Unlock a world of possibilities! Login now and discover the exclusive benefits awaiting you.
Hello guys,
been developing for Qlikview for the last 8 months on and off (doing SQL and Java as well)
I've stombled upon a major problem.
my company deals with user data for cellular companies.
we have a subscriber base of 10M + subscriber for the medium size compaines,
for each subscriber we reserve data of usages (SMS/Minutes of use, spending...) for the last 90 days
so far = 900M rows.
each subscriber can participate in ~700 Marketing activities, and he can be invited for each activity several times during the 90 days.
using this data,
I need to calculate and present in various charts and tables the usages for each subscriber, per each marketing activity relative to the distance of the usage date from the invitation date.
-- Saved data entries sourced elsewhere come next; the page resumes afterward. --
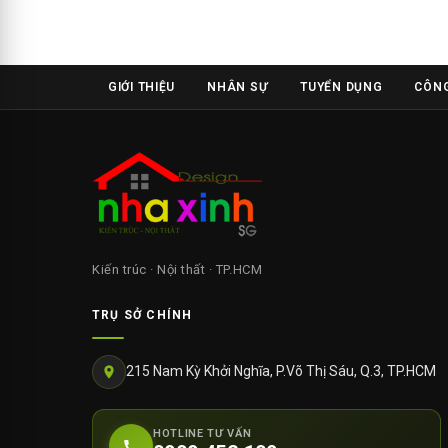
GIỚI THIỆU
NHÂN SỰ
TUYỂN DỤNG
CÔNG
Kiến trúc · Nội thất · TP.HCM
TRỤ SỞ CHÍNH
215 Nam Kỳ Khởi Nghĩa, P.Võ Thị Sáu, Q.3, TP.HCM
HOTLINE TƯ VẤN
the hypothasis is that each subscriber can enter each MA 15 times at the most
so we are at worst talking about ~15 BILLION records.
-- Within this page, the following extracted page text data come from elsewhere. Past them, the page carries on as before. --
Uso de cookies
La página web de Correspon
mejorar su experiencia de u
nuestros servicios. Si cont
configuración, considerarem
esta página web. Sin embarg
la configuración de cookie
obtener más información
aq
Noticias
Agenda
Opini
the requiement is for this granularity of data (subscriber, MA, days from invitation).
all the data models processes I have tested (been using generic loads, cross tables etc) were to little success.
the data is huge.
I want to start a disccusion on how to desgin the data model to the best possible performance.
should I use 1 fact cross table of some design, break it down to dims and fact, use key tables, try hash, apply map... don't know.
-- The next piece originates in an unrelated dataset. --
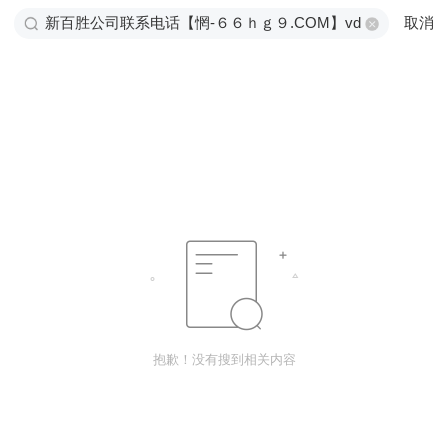
取消
抱歉！没有搜到相关内容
I need to be able to load and process the data in ~3 hours and then present it. Qlikview table object take forever to load that much of data. charts are behaving better.
please help, this is as much a data modeling problem as it is a technical challenge.
thank you in advance,
Matan.
I have'nt mentioned: the data is currently loaded from 2 fact tables:
Marketing activity (keys are, MA_ID, SUBSCRIBER, INVITATION_DATE) ~ 3GB
and
subscriber panel (keys are subscriber_id, period_start date). ~ 18 GB
Why would anyone analysing 10m worth of users, ever want it on the subscriber level?
It sounds like you might be trying to serve multiple purposes in the same document.
Would it be possible for you to change the requirements to something that is presentable, ie something like this in
Count(Users)
Where MA is not null within last x days
MA, Count(Users) as TotalMaUsers
Date, MA, Count(Users)
Calendar
Although if you really want this, i would only load
Subscriber_Integer, MA_Integer, Days_Integer
Create a mapping table from MA to integer.
Create a mapping table for user info to integer
Create a mapping table for Days_integer to calendar
Edit:
Also try and elicit anything from the users about what they don't want to analyze on, and cut it from the load.
thank you Anders, for your quick response.
all the keys has already been "integered" in the extraction process.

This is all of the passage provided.